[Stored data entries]

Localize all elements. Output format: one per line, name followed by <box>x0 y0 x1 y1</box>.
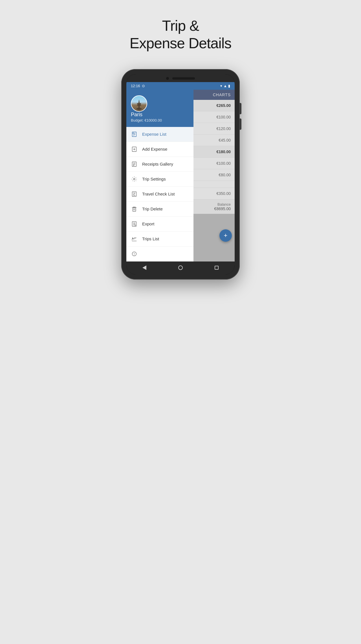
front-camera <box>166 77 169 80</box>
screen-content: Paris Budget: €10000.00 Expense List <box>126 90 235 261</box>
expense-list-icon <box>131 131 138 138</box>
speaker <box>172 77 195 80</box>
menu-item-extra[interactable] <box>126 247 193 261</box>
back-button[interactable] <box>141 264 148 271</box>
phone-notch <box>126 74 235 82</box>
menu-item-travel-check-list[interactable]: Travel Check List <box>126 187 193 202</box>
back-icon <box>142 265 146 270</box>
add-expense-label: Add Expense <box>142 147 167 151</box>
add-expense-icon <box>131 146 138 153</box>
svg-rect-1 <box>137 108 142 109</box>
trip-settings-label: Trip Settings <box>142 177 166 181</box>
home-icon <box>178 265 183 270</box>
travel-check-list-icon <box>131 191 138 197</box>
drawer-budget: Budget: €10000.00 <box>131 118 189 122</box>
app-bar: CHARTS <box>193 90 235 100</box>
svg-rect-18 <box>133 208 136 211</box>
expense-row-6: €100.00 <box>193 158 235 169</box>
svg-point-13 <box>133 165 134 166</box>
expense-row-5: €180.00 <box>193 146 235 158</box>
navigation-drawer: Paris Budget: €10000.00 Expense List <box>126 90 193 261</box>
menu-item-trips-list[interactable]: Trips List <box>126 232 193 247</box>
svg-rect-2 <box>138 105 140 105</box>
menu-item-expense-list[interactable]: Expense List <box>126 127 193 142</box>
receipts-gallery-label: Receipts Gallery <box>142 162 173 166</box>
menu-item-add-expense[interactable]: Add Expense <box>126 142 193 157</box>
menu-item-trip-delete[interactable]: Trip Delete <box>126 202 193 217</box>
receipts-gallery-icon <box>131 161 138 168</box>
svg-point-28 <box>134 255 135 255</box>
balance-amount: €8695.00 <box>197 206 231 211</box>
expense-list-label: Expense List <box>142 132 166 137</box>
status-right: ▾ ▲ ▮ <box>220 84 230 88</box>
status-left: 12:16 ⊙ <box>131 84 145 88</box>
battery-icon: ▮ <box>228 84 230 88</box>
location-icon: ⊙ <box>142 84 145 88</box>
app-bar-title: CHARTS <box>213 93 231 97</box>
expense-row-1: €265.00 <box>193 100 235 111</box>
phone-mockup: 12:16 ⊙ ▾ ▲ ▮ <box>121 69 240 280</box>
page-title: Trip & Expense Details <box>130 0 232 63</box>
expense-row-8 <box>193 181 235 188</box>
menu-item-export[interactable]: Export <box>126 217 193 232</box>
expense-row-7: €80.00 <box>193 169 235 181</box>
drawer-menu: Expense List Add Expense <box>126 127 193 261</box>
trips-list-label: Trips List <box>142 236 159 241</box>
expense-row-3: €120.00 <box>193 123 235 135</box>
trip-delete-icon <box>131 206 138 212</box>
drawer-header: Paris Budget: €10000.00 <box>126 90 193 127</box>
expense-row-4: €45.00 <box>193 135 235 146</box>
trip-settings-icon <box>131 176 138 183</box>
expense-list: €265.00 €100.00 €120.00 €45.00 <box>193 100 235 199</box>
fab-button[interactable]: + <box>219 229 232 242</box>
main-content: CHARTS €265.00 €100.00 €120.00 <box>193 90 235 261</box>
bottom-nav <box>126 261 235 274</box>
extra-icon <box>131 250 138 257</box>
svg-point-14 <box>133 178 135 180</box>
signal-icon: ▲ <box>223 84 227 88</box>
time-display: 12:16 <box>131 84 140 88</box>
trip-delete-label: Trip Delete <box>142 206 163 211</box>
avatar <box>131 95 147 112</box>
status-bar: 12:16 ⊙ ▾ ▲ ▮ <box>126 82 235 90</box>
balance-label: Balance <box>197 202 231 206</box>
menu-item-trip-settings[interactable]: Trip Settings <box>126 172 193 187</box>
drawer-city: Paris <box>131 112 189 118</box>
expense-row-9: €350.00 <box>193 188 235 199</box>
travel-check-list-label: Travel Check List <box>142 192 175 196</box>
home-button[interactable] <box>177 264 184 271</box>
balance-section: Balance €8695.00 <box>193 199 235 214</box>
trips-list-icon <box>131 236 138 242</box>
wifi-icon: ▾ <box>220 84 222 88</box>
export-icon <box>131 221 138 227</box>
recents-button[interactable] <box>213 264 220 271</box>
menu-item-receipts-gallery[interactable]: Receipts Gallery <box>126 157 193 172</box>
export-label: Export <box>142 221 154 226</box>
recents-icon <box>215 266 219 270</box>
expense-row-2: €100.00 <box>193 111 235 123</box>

## [Problem statement]
Reproduce each entry precisely. Leave the pictures out.

## [Final answer]
Localize all elements. Output format: one per line, name followed by <box>x0 y0 x1 y1</box>.
front-camera <box>166 77 169 80</box>
screen-content: Paris Budget: €10000.00 Expense List <box>126 90 235 261</box>
expense-list-icon <box>131 131 138 138</box>
speaker <box>172 77 195 80</box>
menu-item-extra[interactable] <box>126 247 193 261</box>
back-button[interactable] <box>141 264 148 271</box>
phone-notch <box>126 74 235 82</box>
menu-item-travel-check-list[interactable]: Travel Check List <box>126 187 193 202</box>
back-icon <box>142 265 146 270</box>
add-expense-label: Add Expense <box>142 147 167 151</box>
add-expense-icon <box>131 146 138 153</box>
svg-rect-1 <box>137 108 142 109</box>
trip-settings-label: Trip Settings <box>142 177 166 181</box>
home-icon <box>178 265 183 270</box>
travel-check-list-icon <box>131 191 138 197</box>
drawer-budget: Budget: €10000.00 <box>131 118 189 122</box>
app-bar: CHARTS <box>193 90 235 100</box>
svg-rect-18 <box>133 208 136 211</box>
expense-row-6: €100.00 <box>193 158 235 169</box>
svg-point-13 <box>133 165 134 166</box>
expense-row-5: €180.00 <box>193 146 235 158</box>
navigation-drawer: Paris Budget: €10000.00 Expense List <box>126 90 193 261</box>
menu-item-trips-list[interactable]: Trips List <box>126 232 193 247</box>
svg-rect-2 <box>138 105 140 105</box>
menu-item-expense-list[interactable]: Expense List <box>126 127 193 142</box>
receipts-gallery-label: Receipts Gallery <box>142 162 173 166</box>
menu-item-add-expense[interactable]: Add Expense <box>126 142 193 157</box>
menu-item-trip-delete[interactable]: Trip Delete <box>126 202 193 217</box>
receipts-gallery-icon <box>131 161 138 168</box>
svg-point-28 <box>134 255 135 255</box>
balance-amount: €8695.00 <box>197 206 231 211</box>
expense-list-label: Expense List <box>142 132 166 137</box>
status-right: ▾ ▲ ▮ <box>220 84 230 88</box>
status-left: 12:16 ⊙ <box>131 84 145 88</box>
battery-icon: ▮ <box>228 84 230 88</box>
location-icon: ⊙ <box>142 84 145 88</box>
app-bar-title: CHARTS <box>213 93 231 97</box>
expense-row-1: €265.00 <box>193 100 235 111</box>
phone-mockup: 12:16 ⊙ ▾ ▲ ▮ <box>121 69 240 280</box>
page-title: Trip & Expense Details <box>130 0 232 63</box>
expense-row-8 <box>193 181 235 188</box>
menu-item-export[interactable]: Export <box>126 217 193 232</box>
expense-row-7: €80.00 <box>193 169 235 181</box>
drawer-menu: Expense List Add Expense <box>126 127 193 261</box>
trips-list-label: Trips List <box>142 236 159 241</box>
expense-row-3: €120.00 <box>193 123 235 135</box>
trip-delete-icon <box>131 206 138 212</box>
drawer-header: Paris Budget: €10000.00 <box>126 90 193 127</box>
expense-row-4: €45.00 <box>193 135 235 146</box>
trip-settings-icon <box>131 176 138 183</box>
expense-list: €265.00 €100.00 €120.00 €45.00 <box>193 100 235 199</box>
fab-button[interactable]: + <box>219 229 232 242</box>
main-content: CHARTS €265.00 €100.00 €120.00 <box>193 90 235 261</box>
bottom-nav <box>126 261 235 274</box>
extra-icon <box>131 250 138 257</box>
svg-point-14 <box>133 178 135 180</box>
signal-icon: ▲ <box>223 84 227 88</box>
time-display: 12:16 <box>131 84 140 88</box>
trip-delete-label: Trip Delete <box>142 206 163 211</box>
avatar <box>131 95 147 112</box>
status-bar: 12:16 ⊙ ▾ ▲ ▮ <box>126 82 235 90</box>
balance-label: Balance <box>197 202 231 206</box>
menu-item-trip-settings[interactable]: Trip Settings <box>126 172 193 187</box>
drawer-city: Paris <box>131 112 189 118</box>
expense-row-9: €350.00 <box>193 188 235 199</box>
travel-check-list-label: Travel Check List <box>142 192 175 196</box>
home-button[interactable] <box>177 264 184 271</box>
balance-section: Balance €8695.00 <box>193 199 235 214</box>
trips-list-icon <box>131 236 138 242</box>
wifi-icon: ▾ <box>220 84 222 88</box>
export-icon <box>131 221 138 227</box>
recents-button[interactable] <box>213 264 220 271</box>
menu-item-receipts-gallery[interactable]: Receipts Gallery <box>126 157 193 172</box>
export-label: Export <box>142 221 154 226</box>
recents-icon <box>215 266 219 270</box>
expense-row-2: €100.00 <box>193 111 235 123</box>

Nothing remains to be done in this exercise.